Citation274 P. 145,84 Mont. 52
PartiesDICKASON v. DICKASON.
CourtMontana Supreme Court

Appeal from District Court, Silver Bow County; Wm. E. Carroll Judge.

Action by Ruth A. Dickason against Annita Dickason. Judgment for plaintiff, and defendant appeals. Reversed and remanded, with direction.

Binnard & Rodger and John A. Shelton, all of Butte, for appellant.

H. J Freebourn and Harlow Pease, all of Butte, for respondent.

MATTHEWS J.

Appeal from a judgment in favor of plaintiff in an action for damages for injuries sustained in an automobile accident.

On November 25, 1925, the plaintiff, Ruth A. Dickason, a girl of 17, living with, and supported by, her mother, Annita Dickason, the defendant, while driving her mother's automobile for her own pleasure with her mother's consent, sustained certain injuries when the car overturned on the highway. On October 25, 1926, having attained her majority, plaintiff commenced action to recover damages for the injuries sustained. She alleges in her complaint that the car overturned, when she attempted to turn a corner, by reason of a defect in the steering gear which "at times" caused the front wheels of the car to continue to turn after the driver had ceased to turn the steering wheel which condition had existed for more than a week prior to the accident. She further alleges that she had no knowledge of the defect and could not have discovered it by the exercise of reasonable care on examination of the car before starting on the trip which ended in the accident, but she alleges that the defendant "knew or in the exercise of ordinary care should have known" of the defect, and carelessly and negligently failed to have the car repaired and negligently failed to warn plaintiff of the condition of the steering gear before permitting her to drive the car on the day of the accident. She claimed damages in excess of $10,000.

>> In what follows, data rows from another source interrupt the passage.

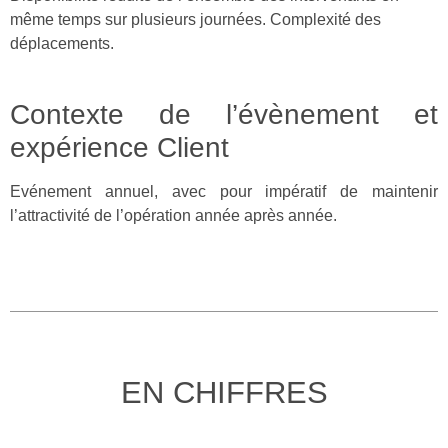
même temps sur plusieurs journées. Complexité des
déplacements.
Contexte de l’évènement et
expérience Client
Evénement annuel, avec pour impératif de maintenir
l’attractivité de l’opération année après année.
EN CHIFFRES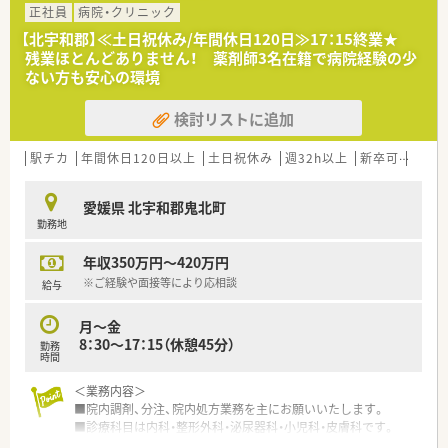
■建物もきれいで、静かな環境。働きやすい職場です。
正社員
病院・クリニック
【北宇和郡】≪土日祝休み/年間休日120日≫17：15終業★
＜法人特徴＞
残業ほとんどありません！ 薬剤師3名在籍で病院経験の少
■創立60年以上の歴史ある法人です。
ない方も安心の環境
病院、診療所の運営など医療の提供だけでなく、障害医療福祉
や知的障害福祉、身体障害福祉、
検討リストに追加
高齢者福祉、児童福祉、福祉領域に関する相談支援や教育・研
修・研究など、
人間尊重の精神を基本に総合医療福祉施設を目指して創立さ
駅チカ
年間休日120日以上
土日祝休み
週32h以上
新卒可
未経
れました。
■岡山県・愛媛県にて関連施設の運営をされています。
愛媛県 北宇和郡鬼北町
勤務地
＜こんな方にもオススメ＞
■病院での勤務は未経験だけど、病院薬剤師としてのご勤務を希
年収350万円～420万円
望している方
■土日休みをご希望の方
※ご経験や面接等により応相談
給与
■夜勤なし・残業なしでプライベートとも両立させたい方
等々…少しでも気になった方はお気軽にお問い合わせ下さい。
月～金
8：30～17：15（休憩45分）
勤務
時間
＜業務内容＞
■院内調剤、分注、院内処方業務を主にお願いいたします。
■診療科目は内科・整形外科・泌尿器科・小児科・皮膚科です。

The defendant interposed a general and special demurrer to the complaint. The general demurrer, of course, is based on the ground that the complaint does not state facts sufficient to constitute a cause of action. The special demurrer specifically points out, among other things, that the complaint is uncertain in that it cannot be ascertained therefrom in what manner the mechanism described was defective, or how it could have been repaired to remedy the defect, or how the defendant, could or should have known of the defect. The demurrers were submitted to the court without argument and were overruled, and thereafter the defendant answered denying the allegations of the complaint and, as special defenses, alleging contributory negligence, knowledge on the part of plaintiff of the defect alleged, if it existed, and assumption of risk. The affirmative matter in the answer was denied by replication.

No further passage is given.